I am triggering so badly today..started last night. He knew something was wrong last night but I just dont see the point in starting to explain. He has a condo as I asked him to move out when I found out about the prostitutes...but he has been here in the house for the last week. Now I dont know how to tell him to go and give me some space without it being taken badly. I feel like I am suffocating today. I read these posts and cannot understand why on earth I will be putting myself through possibly years of anxiety and pain. I do love him and he is remorseful, but is this really worth it? I didnt ask for any of this, but now it has taken over my life.


----------



## Beowulf (Dec 7, 2011)

Poppy said:


> I am triggering so badly today..started last night. He knew something was wrong last night but I just dont see the point in starting to explain. He has a condo as I asked him to move out when I found out about the prostitutes...but he has been here in the house for the last week. Now I dont know how to tell him to go and give me some space without it being taken badly. I feel like I am suffocating today. I read these posts and cannot understand why on earth I will be putting myself through possibly years of anxiety and pain. I do love him and he is remorseful, but is this really worth it? I didnt ask for any of this, but now it has taken over my life.

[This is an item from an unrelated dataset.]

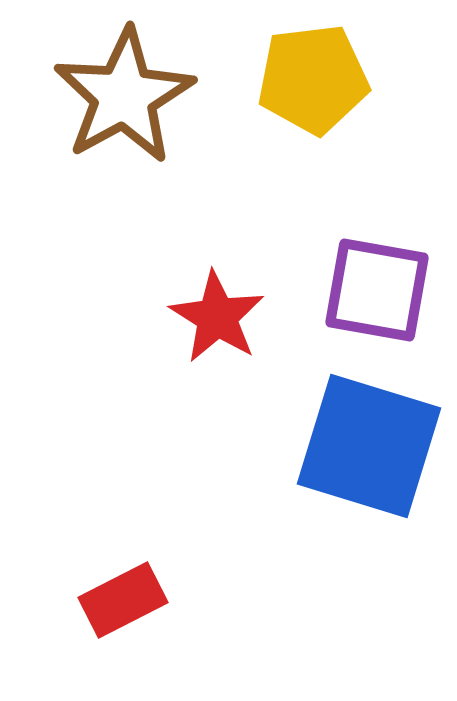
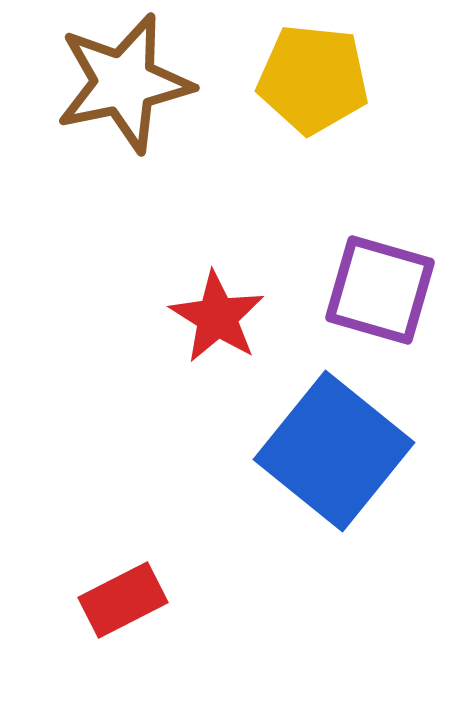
yellow pentagon: rotated 13 degrees clockwise
brown star: moved 13 px up; rotated 17 degrees clockwise
purple square: moved 3 px right; rotated 6 degrees clockwise
blue square: moved 35 px left, 5 px down; rotated 22 degrees clockwise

No you didn't ask for it. None of us did. Only you can decide if its worth it. Reconciliation will take a long time. However it can be done if both parties are committed and the cheater shows true remorse. My wife and I are going to renew our vows this year on our 30th anniversary. It can be done and you can be happy again. Only you can decide if you will be happier with him or without him.

When you trigger your spouse should be extra attentive. But he won't know you are triggering unless you tell him. Communication and honesty are paramount.


----------



## DawnD (Sep 23, 2009)

Poppy said:


> I am triggering so badly today..started last night. He knew something was wrong last night but I just dont see the point in starting to explain. He has a condo as I asked him to move out when I found out about the prostitutes...but he has been here in the house for the last week. Now I dont know how to tell him to go and give me some space without it being taken badly. I feel like I am suffocating today. I read these posts and cannot understand why on earth I will be putting myself through possibly years of anxiety and pain. I do love him and he is remorseful, but is this really worth it? I didnt ask for any of this, but now it has taken over my life.


Only you know if he is truly worth it. In my case, my H was. In my best friends case, he was not. Its all personal choice. I don't want to assume, but I will anyway for just a second. The boards are awesome. They are so helpful to so many people. BUT sometimes you need to take a break, and focus on having a good day. Taking mini breaks from the CWI was a must for me, mainly because it would bring me back to Dday, and I would regress. Now I am finally able to be here without any "side effects" but sometimes earlier on, you need a breather.


----------



## canttrustu (Feb 22, 2012)

Ok. Im thinking after yesterday, a list might be necessary. I just dont know if I can do it. Im really keeping this stuff inside(except on here). I am having a REALLY hard time talking about my darkest feelings


----------